I'm not sure but from what I see on the picture that is not glossostigma.
If indeed it is you can separate the stems that you have in that pot and cut them in 3 or 4 places. You will end up with a few small groups that you plant in the gravel.

With no CO2 and if you don't have enough light don't expect your glosso to grow too fast. It may even die. Fertilizing is only the 3-rd thing needed - the first 2 being CO2 and light.

--Nikolay


----------



## gnatster (Mar 6, 2004)

Looks to be emmersed glosso. Remove it from the pot and trim in grouping of 2-3 leaf sets, plant those. Gien proper light, which yuo do not mention what you have and CO2 as well as ferts it will grow prostrate and the leaf structure you see there wll also change to a submerged growth pattern. 

Those fizz tables are good for one thing, parting you from your money. DIY CO2 is inexpensive, search the forum and you'll find methods.


----------



## turtlehead (Nov 27, 2004)

OK I found my answer, I'm a visual leanrer so bare with me and correct my steps: 
When one first receives it, Glossostigma is usually in its emersed form. Plant the stems in groups of three to four and allow two weeks for new submersed growth. Pull out the bunches and snip off the submersed growth with a pair of scissors. Take a stem with a pair of tweezers and run it horizontally under the substrate until it is completely buried. Clear away some substrate until a couple green leaves are visible. The plant should begin to grow horizontally and cover the foreground in a matter of weeks if well lit, provided with ample CO2, and nutrients.
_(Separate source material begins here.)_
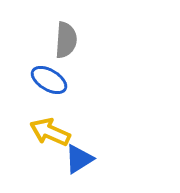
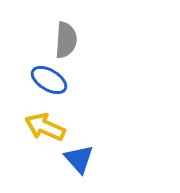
yellow arrow: moved 5 px left, 5 px up
blue triangle: rotated 40 degrees counterclockwise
I also just found out I have 15 watts for a 10 gallon tank...... 5 watts off...


----------



## Raul-7 (Feb 4, 2004)

turtlehead said:


> will it grow like a carpet though?


Yes, with adequate light it will.

On the other hand, that doesn't look like glosso to me.


----------



## turtlehead (Nov 27, 2004)

how so?


----------



## neilw (Nov 20, 2004)

http://www.nature-aquarium.com/glosso.htm

This way is very time consuming I must say. I dont know if it works either I have never had much luck with glosso, but I only have about 2.5 watt per gallon at the moment so that might have something to do with it.


----------



## turtlehead (Nov 27, 2004)

where did u guys purchase ur gloosos?


----------



## SCMurphy (Jan 28, 2004)

That looks like a Bacopa to me.


----------



## tsunami (Jan 24, 2004)

That looks like Bacopa caroliniana. To buy glosso, you can try asking on the for sale/trade forum of this site. I am sure that someone will have some extra glosso to send. If you'd like to go the commercial route, www.aquariumgarden.com is very good.

Carlos


----------



## turtlehead (Nov 27, 2004)

i just got that


----------